Y echó a andar hacia el cobertizo donde había instalado su taller, dejando atrás al otro.

Culling gritó a sus espaldas:

—La doctora Akanke ha preguntado por usted.

Hardin no se detuvo. El viaje a Alemania había sido más largo de lo que había previsto y todavía tenía que montar las piezas del radar, construirse un reflector, probar la guía de ondas, instalar el nuevo generador y aprovisionar el barco. Había estado navegando desde el alba, pero se instaló junto a su banco de trabajo, sentándose sobre una caja vacía, y enchufó la pistola de soldar. Después de tantos días de otear en lontananza en busca de las balizas y los accidentes geográficos característicos, le costó un poco concentrar la vista en los detalles de su tarea. Había sido un viaje agotador.

Estuvo varias horas soldando nuevos empalmes para el transmisor del radar, el tubo de rayos catódicos y los controles remotos.
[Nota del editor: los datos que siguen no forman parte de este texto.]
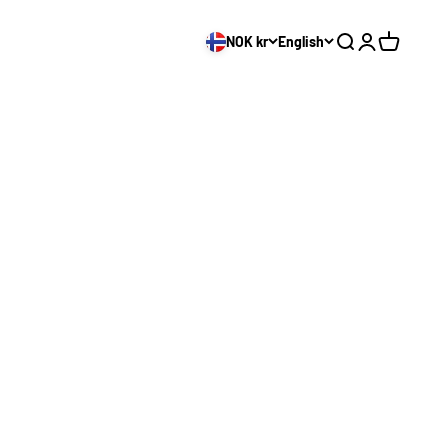
NOK kr
English
Search
Login
Cart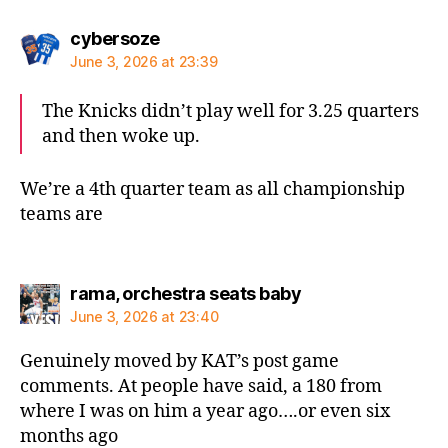
says:
cybersoze
June 3, 2026 at 23:39
The Knicks didn’t play well for 3.25 quarters
and then woke up.
We’re a 4th quarter team as all championship
teams are
says:
rama, orchestra seats baby
June 3, 2026 at 23:40
Genuinely moved by KAT’s post game
comments. At people have said, a 180 from
where I was on him a year ago….or even six
months ago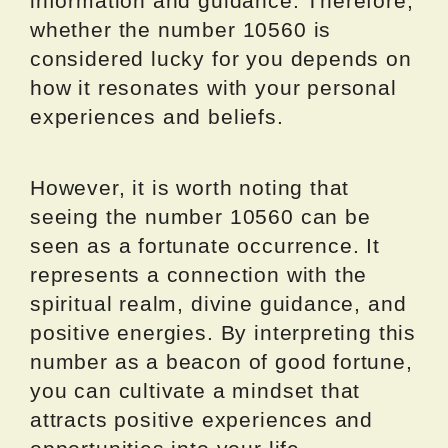
information and guidance. Therefore,
whether the number 10560 is
considered lucky for you depends on
how it resonates with your personal
experiences and beliefs.
However, it is worth noting that
seeing the number 10560 can be
seen as a fortunate occurrence. It
represents a connection with the
spiritual realm, divine guidance, and
positive energies. By interpreting this
number as a beacon of good fortune,
you can cultivate a mindset that
attracts positive experiences and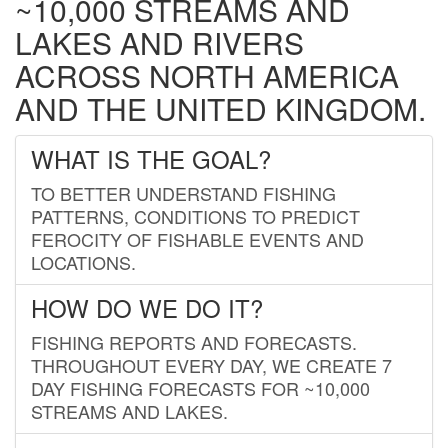
~10,000 STREAMS AND
LAKES AND RIVERS
ACROSS NORTH AMERICA
AND THE UNITED KINGDOM.
WHAT IS THE GOAL?
TO BETTER UNDERSTAND FISHING
PATTERNS, CONDITIONS TO PREDICT
FEROCITY OF FISHABLE EVENTS AND
LOCATIONS.
HOW DO WE DO IT?
FISHING REPORTS AND FORECASTS.
THROUGHOUT EVERY DAY, WE CREATE 7
DAY FISHING FORECASTS FOR ~10,000
STREAMS AND LAKES.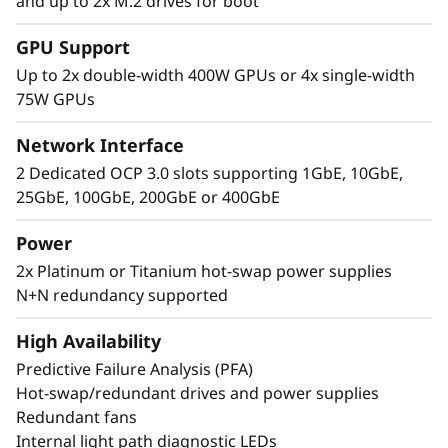
Extreme
and up to 2x M.2 drives for boot
Performance, Small
GPU Support
Up to 2x double-width 400W GPUs or 4x single-width
Package
75W GPUs
The Lenovo ThinkSystem 2U SR850 V4 4S
Network Interface
supports up to 344 CPU cores and offers 33%
2 Dedicated OCP 3.0 slots supporting 1GbE, 10GbE,
more memory bandwidth* with the latest
25GbE, 100GbE, 200GbE or 400GbE
DDR5 memory. The new PCIe Gen5 technology
eliminates bottlenecks from expansion slots to
Power
NVMe drives. SR850 V4 three more PCIe Gen 5
2x Platinum or Titanium hot-swap power supplies
slots*. Support for up to two enterprise-grade
N+N redundancy supported
full size GPUs, and 32 E3.S 1T or 24 2.5” direct
connection NVMe drives, arm your
High Availability
organization with technologies that create
exceptional performance and value needed for
Predictive Failure Analysis (PFA)
enterprise-class workloads.
Hot-swap/redundant drives and power supplies
Redundant fans
Internal light path diagnostic LEDs
*Compared to ThinkSystem SR850 V3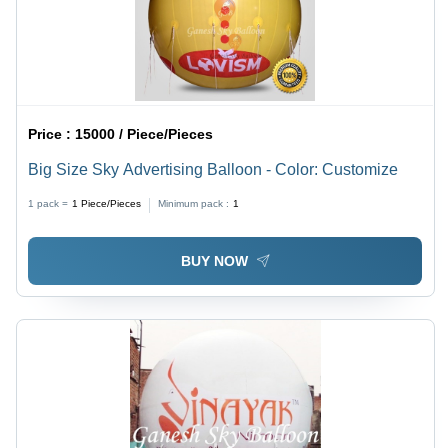
Price :
15000 / Piece/Pieces
Big Size Sky Advertising Balloon - Color: Customize
1 pack =
1
Piece/Pieces
Minimum pack :
1
BUY NOW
A continuación, después de efectuar una serie de pruebas, dejó a un lado las delicadas piezas electrónicas y dobló y atornilló varios tubos de aluminio de distintas longitudes hasta formar una estructura rectangular.

Luego, cogió el martillo y la sierra de través y construyó una burda batea de madera de un metro veinte de largo por treinta centímetros de ancho, con una depresión de treinta centímetros más honda en el centro. Vista de lado, tenía la forma de un plátano uniformemente redondeado. Recubrió el interior con tela metálica, que fue aplastando y adaptando a la curva del molde. Después extrajo la tela metálica, depositó alegremente la frágil media luna sobre el banco de trabajo, con la cara cóncava hacia abajo, y la reforzó por detrás con la estructura de aluminio.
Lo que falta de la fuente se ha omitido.